Welche Chancen bietet die Annahme der Beschwerde durch das Verfassungsgericht?

Blanco: Dieses Ereignis ist ein Anlaß, der Regierung zu zeigen, daß es eine echte Opposition gegen ihre Politik gibt. Es kann dazu führen, daß ein illegales Gesetz, das niemals hätte verabschiedet werden dürfen, aufgehoben wird. Von allen Möglichkeiten, die Lebensgemeinschaften von Personen gleichen Geschlechtes zu legalisieren, hat die Regierung die ungerechteste für die Familien und die chaotischste in bezug auf die Rechtsinstitutionen gewählt.
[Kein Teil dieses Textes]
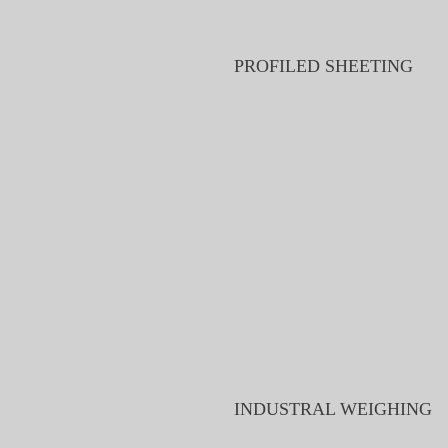
PROFILED SHEETING
INDUSTRAL WEIGHING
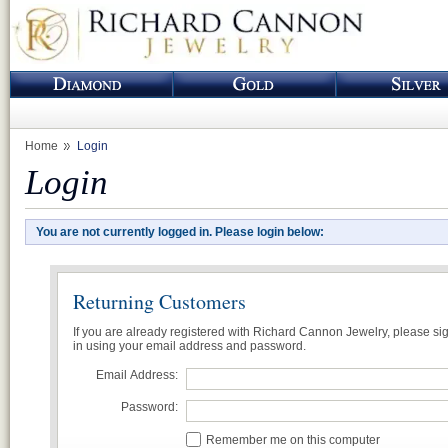
Home
Login
Login
You are not currently logged in. Please login below:
Returning Customers
If you are already registered with Richard Cannon Jewelry, please si
in using your email address and password.
Email Address:
Password:
Remember me on this computer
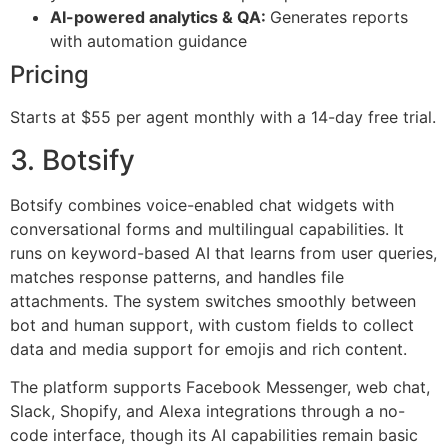
AI-powered analytics & QA:
Generates reports
with automation guidance
Pricing
Starts at $55 per agent monthly with a 14-day free trial.
3. Botsify
Botsify combines voice-enabled chat widgets with
conversational forms and multilingual capabilities. It
runs on keyword-based AI that learns from user queries,
matches response patterns, and handles file
attachments. The system switches smoothly between
bot and human support, with custom fields to collect
data and media support for emojis and rich content.
The platform supports Facebook Messenger, web chat,
Slack, Shopify, and Alexa integrations through a no-
code interface, though its AI capabilities remain basic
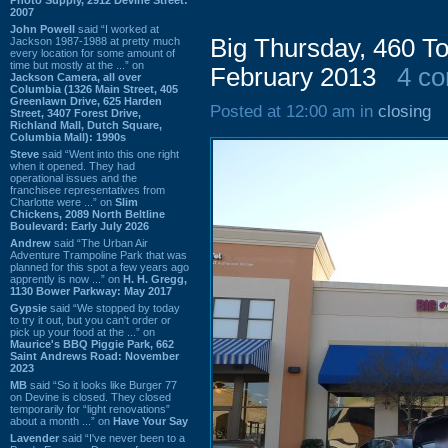
2007
John Powell
said “I worked at
Big Thursday, 460 To
Jackson 1987-1988 at pretty much
every location for some amount of
time but mostly at the ...” on
February 2013
4 c
Jackson Camera, all over
Columbia (1326 Main Street, 405
Greenlawn Drive, 625 Harden
Posted at 12:00 am in
closing
Street, 3407 Forest Drive,
Richland Mall, Dutch Square,
Columbia Mall): 1990s
Steve
said “Went into this one right
when it opened. They had
operational issues and the
franchisee representatives from
Charlotte were ...” on
Slim
Chickens, 2089 North Beltline
Boulevard: Early July 2026
Andrew
said “The Urban Air
Adventure Trampoline Park that was
planned for this spot a few years ago
apprently is now ...” on
H. H. Gregg,
1130 Bower Parkway: May 2017
Gypsie
said “We stopped by today
to try it out, but you can't order or
pick up your food at the ...” on
Maurice's BBQ Piggie Park, 662
Saint Andrews Road: November
2023
MB
said “So it looks like Burger 77
on Devine is closed. They closed
temporarily for “light renovations”
about a month ...” on
Have Your Say
Lavender
said “I've never been to a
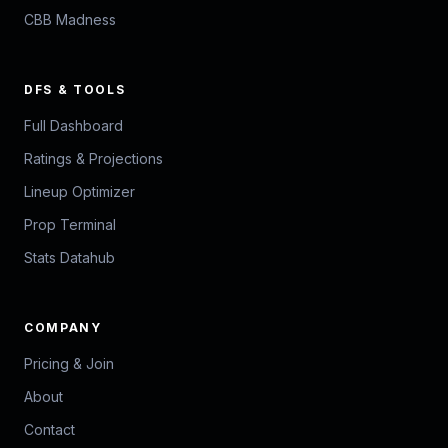
CBB Madness
DFS & TOOLS
Full Dashboard
Ratings & Projections
Lineup Optimizer
Prop Terminal
Stats Datahub
COMPANY
Pricing & Join
About
Contact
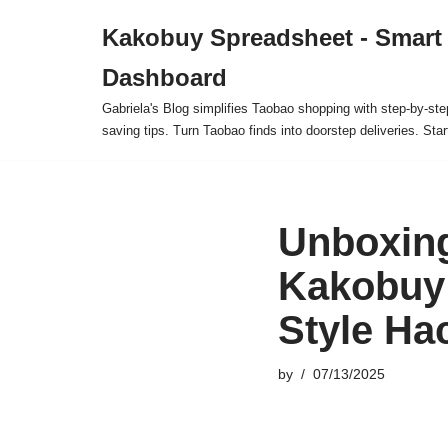
Kakobuy Spreadsheet - Smart
Skip
Dashboard
to
content
Gabriela's Blog simplifies Taobao shopping with step-by-ste
saving tips. Turn Taobao finds into doorstep deliveries. Star
Unboxing
Kakobuy 
Style Ha
by
07/13/2025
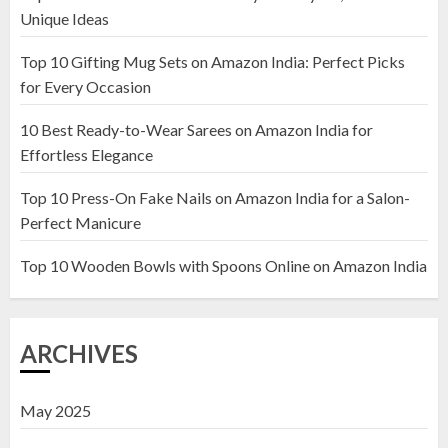
1
Unique Ideas
Top 10 Gifting Mug Sets on Amazon India: Perfect Picks
Top 10 Artificial Flowers in
for Every Occasion
Wooden Pots on Amazon India
10 Best Ready-to-Wear Sarees on Amazon India for
19 DECEMBER 2024
Effortless Elegance
2
Top 10 Press-On Fake Nails on Amazon India for a Salon-
Perfect Manicure
Top 10 Decor Items on Amazon
India for Living Room
Top 10 Wooden Bowls with Spoons Online on Amazon India
13 NOVEMBER 2024
3
ARCHIVES
May 2025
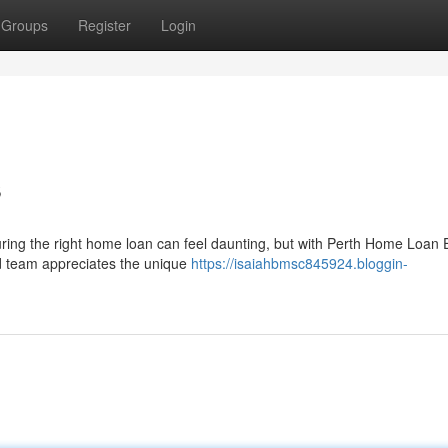
Groups
Register
Login
s
uring the right home loan can feel daunting, but with Perth Home Loan 
d team appreciates the unique
https://isaiahbmsc845924.bloggin-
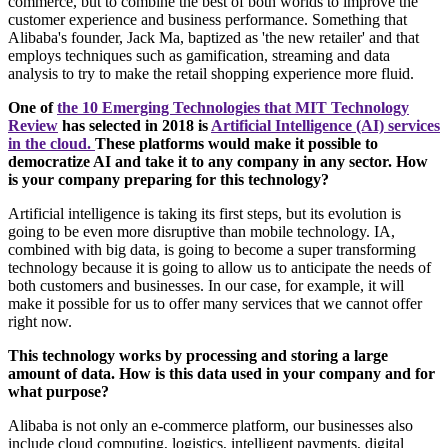
commerce, but to combine the best of both worlds to improve the
customer experience and business performance. Something that
Alibaba's founder, Jack Ma, baptized as 'the new retailer' and that
employs techniques such as gamification, streaming and data
analysis to try to make the retail shopping experience more fluid.
One of
the 10 Emerging Technologies that MIT Technology
Review
has selected in 2018 is
Artificial Intelligence (AI) services
in the cloud.
These platforms would make it possible to
democratize AI and take it to any company in any sector. How
is your company preparing for this technology?
Artificial intelligence is taking its first steps, but its evolution is
going to be even more disruptive than mobile technology. IA,
combined with big data, is going to become a super transforming
technology because it is going to allow us to anticipate the needs of
both customers and businesses. In our case, for example, it will
make it possible for us to offer many services that we cannot offer
right now.
This technology works by processing and storing a large
amount of data. How is this data used in your company and for
what purpose?
Alibaba is not only an e-commerce platform, our businesses also
include cloud computing, logistics, intelligent payments, digital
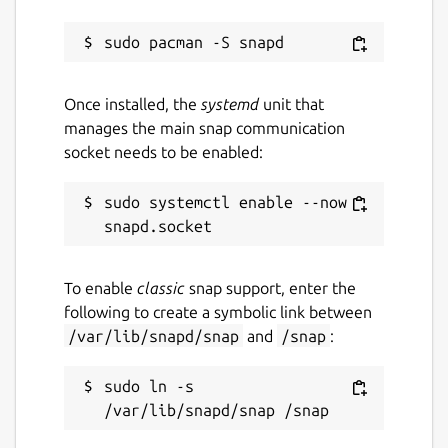
Once installed, the
systemd
unit that
manages the main snap communication
socket needs to be enabled:
sudo systemctl enable --now 
To enable
classic
snap support, enter the
following to create a symbolic link between
/var/lib/snapd/snap
and
/snap
:
sudo ln -s 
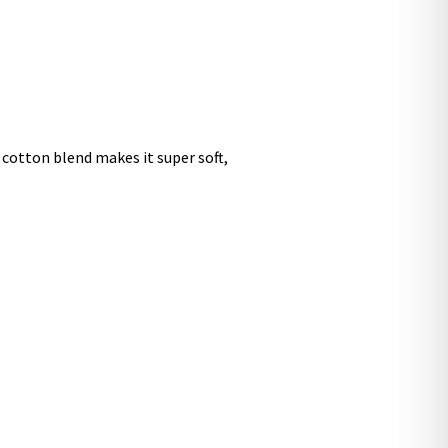
 cotton blend makes it super soft,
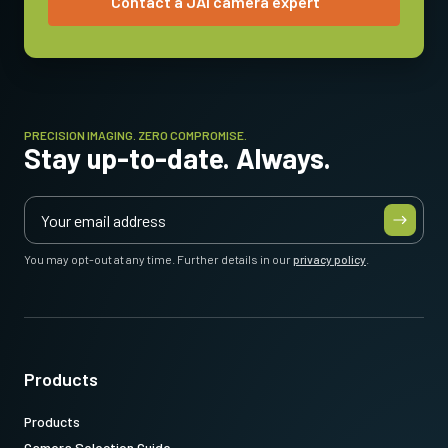
Contact a JAI camera expert
Operating Temperature (ambient)
-5°C to +45°C
PRECISION IMAGING. ZERO COMPROMISE.
Stay up-to-date. Always.
You may opt-out at any time. Further details in our
privacy policy
.
Products
Products
Camera Selection Guide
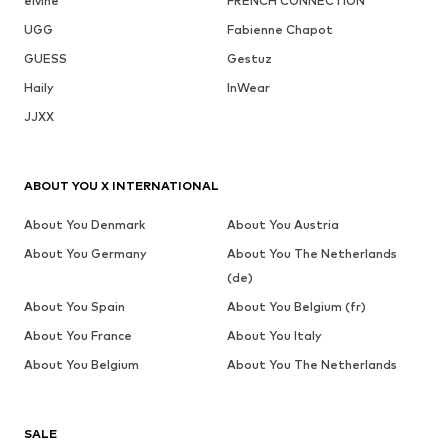
elvine
FRENCH CONNECTION
UGG
Fabienne Chapot
GUESS
Gestuz
Haily
InWear
JJXX
ABOUT YOU X INTERNATIONAL
About You Denmark
About You Austria
About You Germany
About You The Netherlands
(de)
About You Spain
About You Belgium (fr)
About You France
About You Italy
About You Belgium
About You The Netherlands
SALE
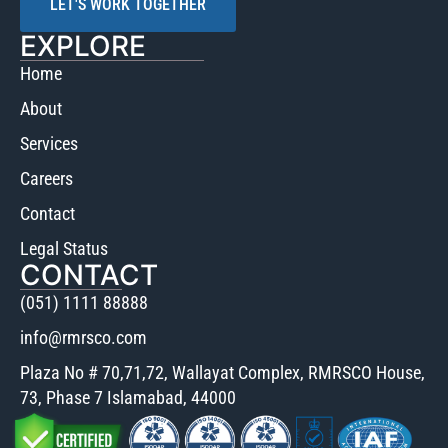
LET'S WORK TOGETHER
EXPLORE
Home
About
Services
Careers
Contact
Legal Status
CONTACT
(051) 1111 88888
info@rmrsco.com
Plaza No # 70,71,72, Wallayat Complex, RMRSCO House,
73, Phase 7 Islamabad, 44000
Was erwarten Sie für die Zukunft?

Blanco: Wir hoffen, daß das Verfassungsgericht das Gesetz für verfassungswidrig erklärt. Dies würde dazu beitragen, weitere Pläne gegen die Institution der Familie zu verhindern. Alle Paare gleichen Geschlechtes, die eine "Ehe" nach dem neuen Gesetz geschlossen haben, werden sich dann zwar in einer rechtlichen Grauzone befinden. Sie müssen sich dann an die Regeln halten, die bislang galten. Die Zahl dieser "Ehen" liegt bei nicht mal hundert Fällen. Für diese hundert hat man ein ganzes Rechtssystem verändert und so die Rechte von neun Millionen anderen mißachtet. Das zeigt, daß das soziale Engagement zugunsten von Familien noch immer nicht ausreichend ist.